A 24-year-old man went on a shooting rampage ending and another at a nearby home. Now, people across the country are asking, "What if that happened here?"
Rachel Ropel Herrenbrook, of Fox Point, has a seventh-grader at Bayside Middle School and two others at Nicolet High School.
"I've been thinking about that all day," she said. "I've never been worried about my kids' safety at school, but given today's circumstances, no school is safe enough."
Brian Mayer of Glendale has four children ages 6, 11, 13 and 19. He said having a first-grader made this really hit home for him.
"I think they are as safe as any school can be," Mayer said. "I bet the Newtown parents thought their school was safe, too, though. We can take all the precautions in the world, but the fact is, we’re only as safe as we think we are. The world is an unsafe place.
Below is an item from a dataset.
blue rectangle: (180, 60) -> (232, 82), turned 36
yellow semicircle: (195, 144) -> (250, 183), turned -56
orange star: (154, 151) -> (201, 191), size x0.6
Having a first grader, this really hit home."
Susan Nolte of Bayside said she feels schools are safe, but days like today can really shake one's confidence.
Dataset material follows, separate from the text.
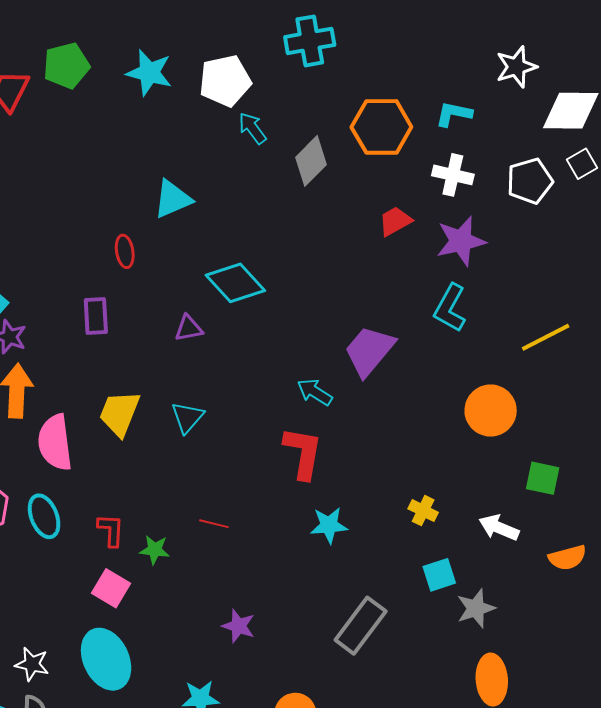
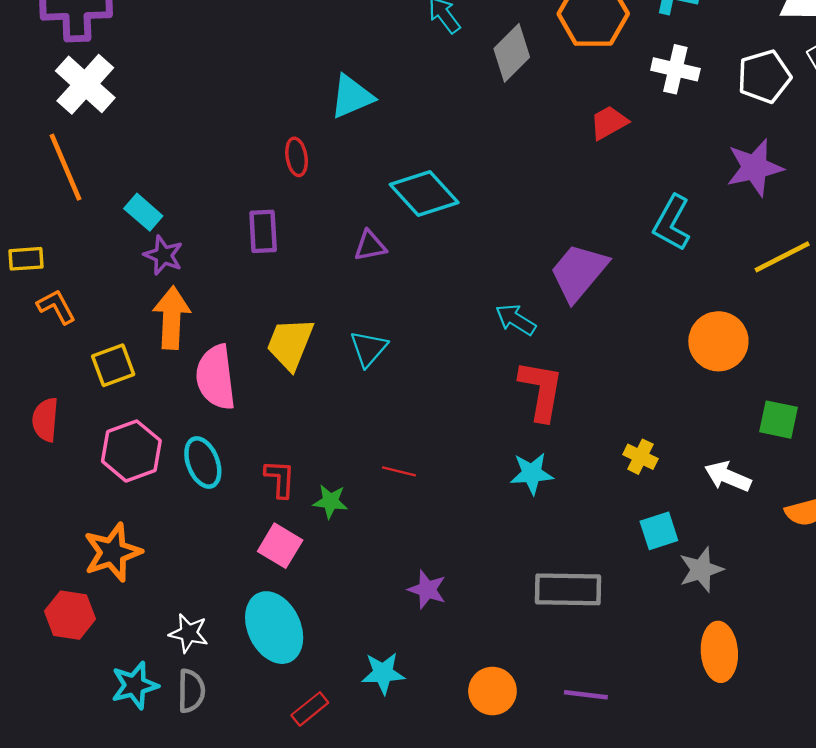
purple star: (461, 241) -> (755, 168), moved
red L-shape: (303, 453) -> (541, 390), moved
gray rectangle: (361, 626) -> (568, 589), turned 54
"Our schools have felt safe and secure to me especially since I grew up in a time when schools were not locked and people seemed to come and go freely," Nolte said. "However, after a tragedy like the one that occurred today I feel like I have a false sense of security because all public places, not just schools, are vulnerable to this type of senseless violence. This is a societal problem that needs to be addressed on a larger scale so that our children can be safe in their schools and their communities."
Carol Rode-Curley has a daughter who is 16 and a son who's 13. She said she believes the schools are doing their best, but no school is totally safe anymore.
"I believe Bayside Middle School and Nicolet High School are doing the best job that they can to be safe. I don't believe in absolute security anymore. I wish I could. I wish I had more faith in people but with all of the senseless acts of violence that happen all too often in this country my sense of security is false. I want to believe our schools are safe, I want to believe our neighborhoods are safe. I just don't know anymore."
Bayside Police Chief Bruce Resnick said that every department trains for things like this, but even with training, these situations are never easy.
"We all train for these types of incidents. That being said, these types of incidents are difficult under any circumstances and tend to be chaotic at best," Resnick said. "We don’t share specific strategies for obvious reasons, but the North Shore agencies would work collectively to ensure the best possible outcome."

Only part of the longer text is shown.